Do you want your apt-get update to only ever use files whose hash checksum have been recorded in the globally immutable tamper-resistance ledger rekor provided by the Sigstore project? Well I thought you’d never ask, but now you can, thanks to my new projects apt-verify and apt-sigstore. I have not done proper stable releases yet, so this is work in progress. To try it out, adapt to the modern era of running random stuff from the Internet as root, and run the following commands. Use a container or virtual machine if you have trust issues.
If the stars are aligned (and the puppet projects’ of debdistget and debdistcanary have ran their GitLab CI/CD pipeline recently enough) you will see a successful output from apt-get update and your syslog will contain debug logs showing the entries from the rekor log for the release index files that you downloaded. See sample outputs in the README.
If you get tired of it, disabling is easy:
chmod -x /etc/apt/verify.d/apt-rekor
Our project currently supports Trisquel GNU/Linux 10 (nabia) & 11 (aramo), PureOS 10 (byzantium), Gnuinos chimaera, Ubuntu 20.04 (focal) & 22.04 (jammy), Debian 10 (buster) & 11 (bullseye), and Devuan GNU+Linux 4.0 (chimaera). Others can be supported to, please open an issue about it, although my focus is on FSDG-compliant distributions and their upstreams.
This is a continuation of my previous work on apt-canary.
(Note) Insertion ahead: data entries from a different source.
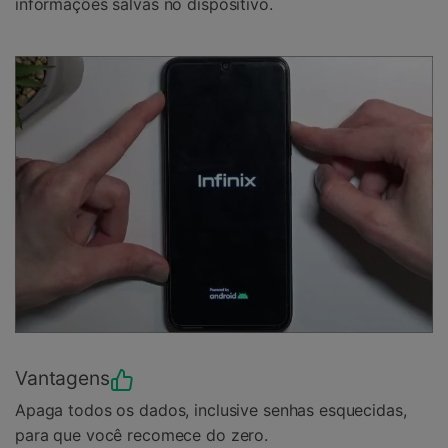
informações salvas no dispositivo.
Vantagens
Apaga todos os dados, inclusive senhas esquecidas,
para que você recomece do zero.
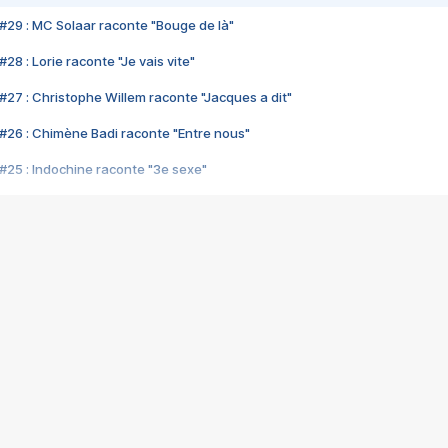
#29 : MC Solaar raconte "Bouge de là"
28 : Lorie raconte "Je vais vite"
#27 : Christophe Willem raconte "Jacques a dit"
#26 : Chimène Badi raconte "Entre nous"
#25 : Indochine raconte "3e sexe"
#24 : Zaho raconte "C'est chelou"
#23 : Patrick Bruel raconte "Au café des délices"
#22 : Kyo raconte "Le chemin"
#21 : Nolwenn Leroy raconte "Cassé"
#20 : Patrick Hernandez raconte "Born to be alive"
#19 : Lorie raconte "Près de moi"
#18 : Michael Jones raconte "A nos actes manqués" (avec Jean-Jacque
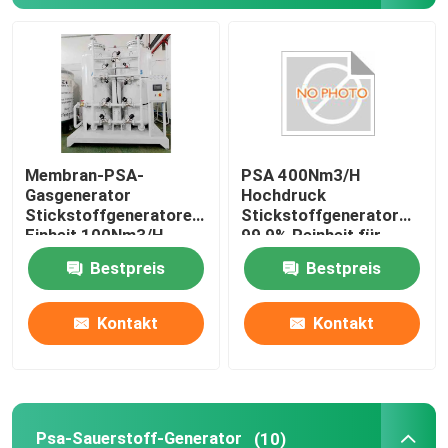
Membran-PSA-
PSA 400Nm3/H
Gasgenerator
Hochdruck
Stickstoffgeneratoren
Stickstoffgenerator
Einheit 100Nm3/H,
99,9% Reinheit für
Reinheit 99,9%
Lebensmittel,
Bestpreis
Bestpreis
Metallurgie, Chemie
Kontakt
Kontakt
Psa-Sauerstoff-Generator
(10)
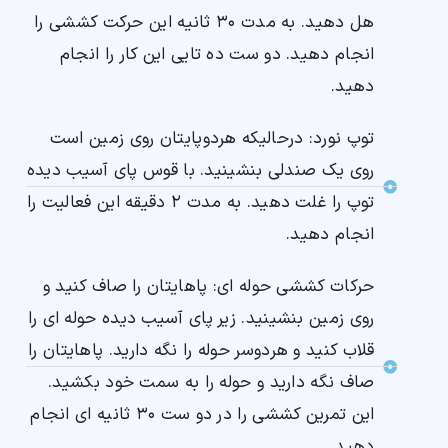
هل دهید. به مدت ۳۰ ثانیه این حرکت کششی را
انجام دهید. دو ست ده تایی این کار را انجام
دهید.
توپ نورد: درحالیکه هردو‌پایتان روی زمین است
روی یک صندلی بنشینید. با قوس پای آسیب دیده
توپ را غلت دهید. به مدت ۲ دقیقه این فعالیت را
انجام دهید.
حرکات کششی حوله ای: پاهایتان را صاف کنید و
روی زمین بنشینید. زیر پای آسیب دیده حوله ای را
قلاب کنید و هردوسر حوله را نگه دارید. پاهایتان را
صاف نگه دارید و حوله را به سمت خود بکشید.
این تمرین کششی را در دو ست ۳۰ ثانیه ای انجام
دهید.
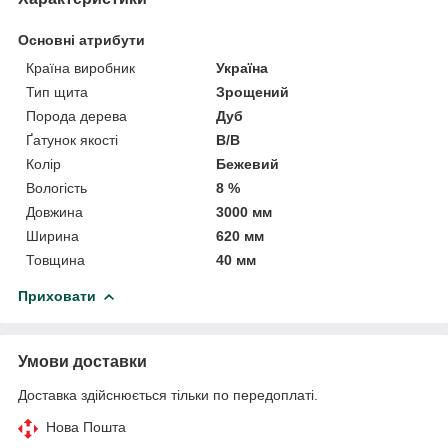
Основні атрибути
Країна виробник
Україна
Тип щита
Зрощений
Порода дерева
Дуб
Ґатунок якості
В/В
Колір
Бежевий
Вологість
8 %
Довжина
3000 мм
Ширина
620 мм
Товщина
40 мм
Приховати
Умови доставки
Доставка здійснюється тільки по передоплаті.
Нова Пошта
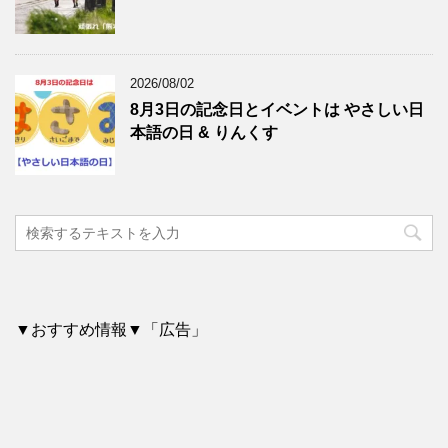
2026/08/02
8月3日の記念日とイベントは やさしい日
本語の日 & りんくす
▼おすすめ情報▼「広告」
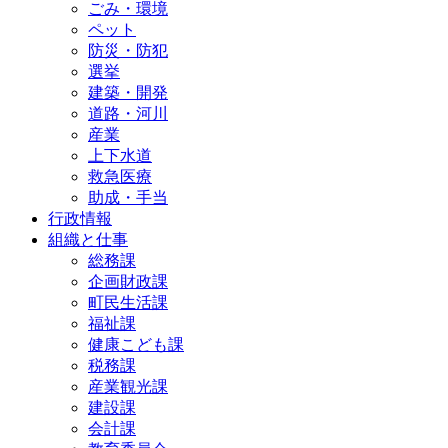
ごみ・環境
ペット
防災・防犯
選挙
建築・開発
道路・河川
産業
上下水道
救急医療
助成・手当
行政情報
組織と仕事
総務課
企画財政課
町民生活課
福祉課
健康こども課
税務課
産業観光課
建設課
会計課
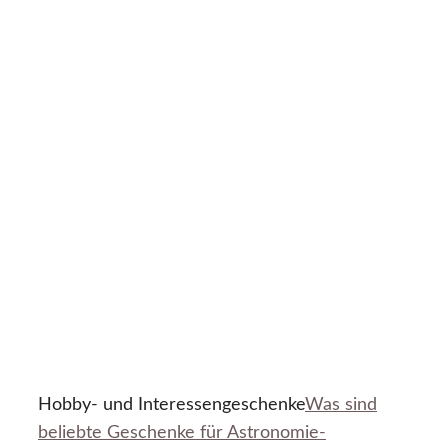
Hobby- und Interessengeschenke
Was sind
beliebte Geschenke für Astronomie-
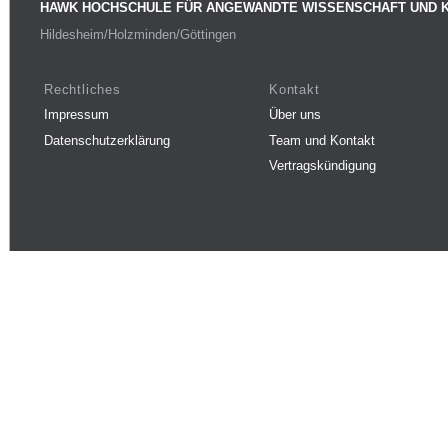
HAWK HOCHSCHULE FÜR ANGEWANDTE WISSENSCHAFT UND 
Hildesheim/Holzminden/Göttingen
Rechtliches
Kontakt
Impressum
Über uns
Datenschutzerklärung
Team und Kontakt
Vertragskündigung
I have realized that it was better to separate out the generic part of apt-canary into my new project apt-verify that offers a plugin-based method, and then rewrote apt-canary to be one such plugin. Then apt-sigstore‘s apt-rekor was my second plugin for apt-verify.
Due to the design of things, and some current limitations, Ubuntu is the least stable since they push out new signed InRelease files frequently (mostly due to their use of Phased-Update-Percentage) and debdistget and debdistcanary CI/CD runs have a hard time keeping up. If you have insight on how to improve this, please comment me in the issue tracking the race condition.
There are limitations of what additional safety a rekor-based solution actually provides, but I expect that to improve as I get a cosign-based approach up and running. Currently apt-rekor mostly make targeted attacks less deniable. With a cosign-based approach, we could design things such that your machine only downloads updates when they have been publicly archived in an immutable fashion, or submitted for validation by a third-party such as my reproducible build setup for Trisquel GNU/Linux aramo.